* What the task asks
Show every line below where "Conference" can be found.

** Record extracts follows **

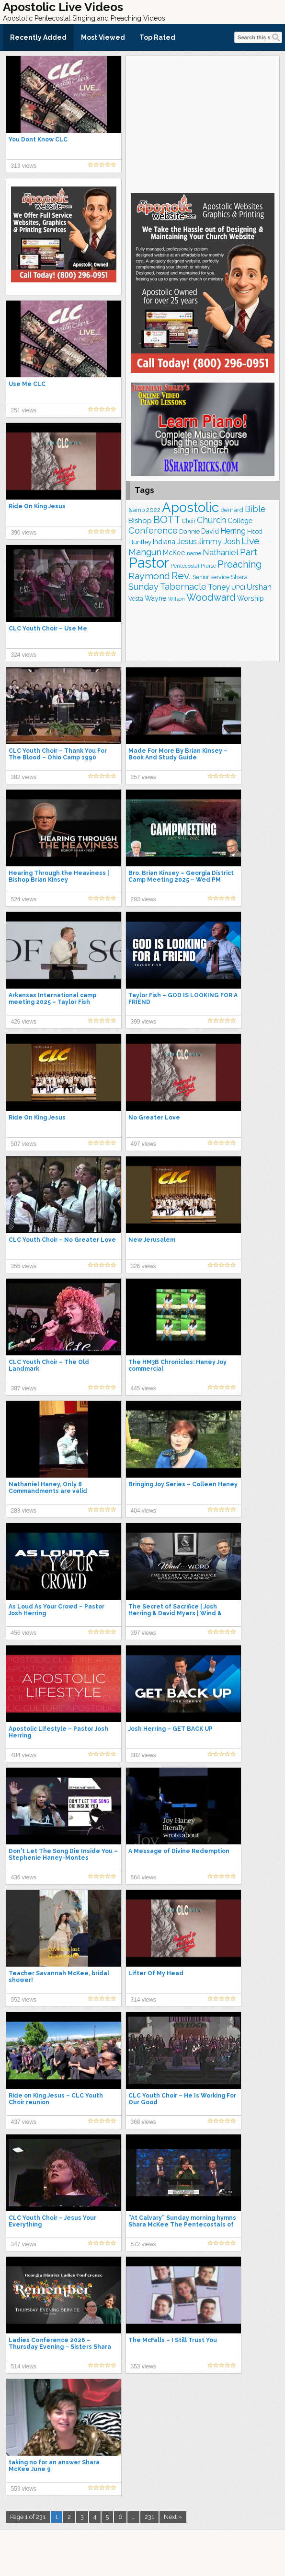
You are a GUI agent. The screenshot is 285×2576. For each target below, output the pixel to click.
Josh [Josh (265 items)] (231, 541)
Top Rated (157, 37)
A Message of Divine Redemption (178, 1851)
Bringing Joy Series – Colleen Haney (183, 1484)
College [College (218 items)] (240, 520)
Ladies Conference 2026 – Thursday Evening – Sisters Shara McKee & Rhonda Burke (60, 2347)
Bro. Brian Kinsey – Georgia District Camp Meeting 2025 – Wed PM (181, 876)
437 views (23, 2122)
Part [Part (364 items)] (248, 552)
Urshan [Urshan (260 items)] (259, 587)
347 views (23, 2244)
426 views (23, 1021)
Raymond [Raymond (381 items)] (149, 576)
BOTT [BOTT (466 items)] (167, 519)
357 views (143, 777)
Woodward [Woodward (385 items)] (211, 597)
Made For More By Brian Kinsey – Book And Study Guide (178, 754)
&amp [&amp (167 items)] (136, 509)
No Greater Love (154, 1117)
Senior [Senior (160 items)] (201, 577)
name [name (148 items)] (194, 553)
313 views (23, 166)
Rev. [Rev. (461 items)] (181, 576)
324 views (23, 655)
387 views (23, 1388)
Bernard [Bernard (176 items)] (231, 509)
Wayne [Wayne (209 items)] (156, 598)
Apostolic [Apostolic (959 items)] (190, 507)
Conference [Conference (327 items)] (153, 530)
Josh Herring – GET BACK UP (170, 1728)
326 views (143, 1266)
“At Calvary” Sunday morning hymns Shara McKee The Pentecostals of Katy (182, 2225)
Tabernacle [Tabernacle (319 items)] (183, 587)
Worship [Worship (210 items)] (250, 598)
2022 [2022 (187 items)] (153, 509)
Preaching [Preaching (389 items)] (239, 564)
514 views (23, 2366)
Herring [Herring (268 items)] (233, 531)
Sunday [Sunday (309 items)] (143, 587)
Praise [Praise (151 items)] (208, 565)
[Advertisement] (202, 123)
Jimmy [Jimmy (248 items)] (210, 541)
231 (149, 2516)
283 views (23, 1510)
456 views (23, 1633)
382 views (23, 777)
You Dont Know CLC (38, 139)
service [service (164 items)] (219, 577)
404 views (143, 1510)
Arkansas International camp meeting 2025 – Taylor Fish (52, 998)
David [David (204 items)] (210, 531)
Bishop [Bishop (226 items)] (140, 520)
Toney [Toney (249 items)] (219, 587)
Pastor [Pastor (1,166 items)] (148, 562)
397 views (143, 1633)
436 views (23, 1877)
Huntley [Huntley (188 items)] (139, 542)
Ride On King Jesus (37, 506)
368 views (143, 2122)
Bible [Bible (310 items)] (255, 509)
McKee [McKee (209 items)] (174, 553)
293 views (143, 899)
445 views (143, 1388)
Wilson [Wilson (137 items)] (176, 599)
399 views (143, 1021)
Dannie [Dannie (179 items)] (189, 531)
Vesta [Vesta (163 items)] (135, 598)
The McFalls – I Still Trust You (172, 2340)
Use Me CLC (27, 384)
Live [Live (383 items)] (250, 541)
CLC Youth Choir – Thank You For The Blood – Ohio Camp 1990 (58, 754)
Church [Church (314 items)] (211, 520)
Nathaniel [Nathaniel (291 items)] (221, 552)
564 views (143, 1877)
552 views (23, 1999)
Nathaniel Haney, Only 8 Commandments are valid (48, 1487)
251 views (23, 410)
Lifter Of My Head (155, 1973)
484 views (23, 1755)
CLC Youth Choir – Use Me (48, 628)
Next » (173, 2516)
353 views (143, 2366)
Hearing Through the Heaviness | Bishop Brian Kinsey (59, 876)
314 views (143, 1999)
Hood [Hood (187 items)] (254, 531)
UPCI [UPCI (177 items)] (238, 587)
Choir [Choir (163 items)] (188, 521)
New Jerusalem (151, 1239)
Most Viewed (103, 37)
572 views (143, 2244)
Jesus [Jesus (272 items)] (187, 541)
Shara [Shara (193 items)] (239, 577)
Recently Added (38, 37)
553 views (23, 2488)
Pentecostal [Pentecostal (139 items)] (185, 566)
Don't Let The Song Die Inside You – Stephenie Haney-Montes (63, 1854)
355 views (23, 1266)
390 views (23, 532)
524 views (23, 899)
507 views (23, 1144)
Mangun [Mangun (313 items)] (144, 552)
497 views (143, 1144)
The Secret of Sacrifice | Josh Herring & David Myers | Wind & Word (175, 1613)
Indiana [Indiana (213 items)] (164, 541)
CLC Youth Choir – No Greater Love (62, 1239)
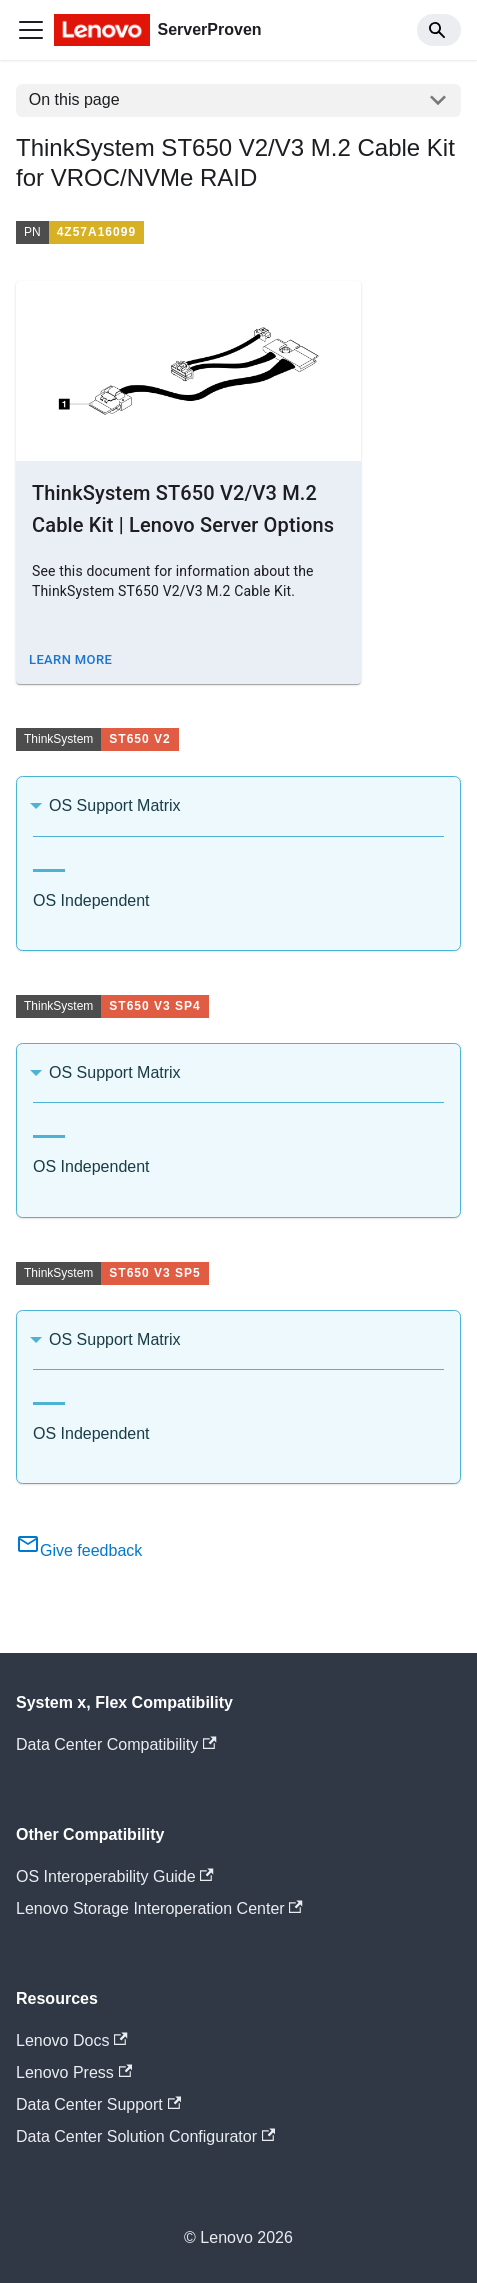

** End of Record extracts **

* Your solution
Ladies Conference 2026 – Thursday Evening – Sisters Shara McKee & Rhonda Burke (60, 2347)
Conference [Conference (327 items)] (153, 530)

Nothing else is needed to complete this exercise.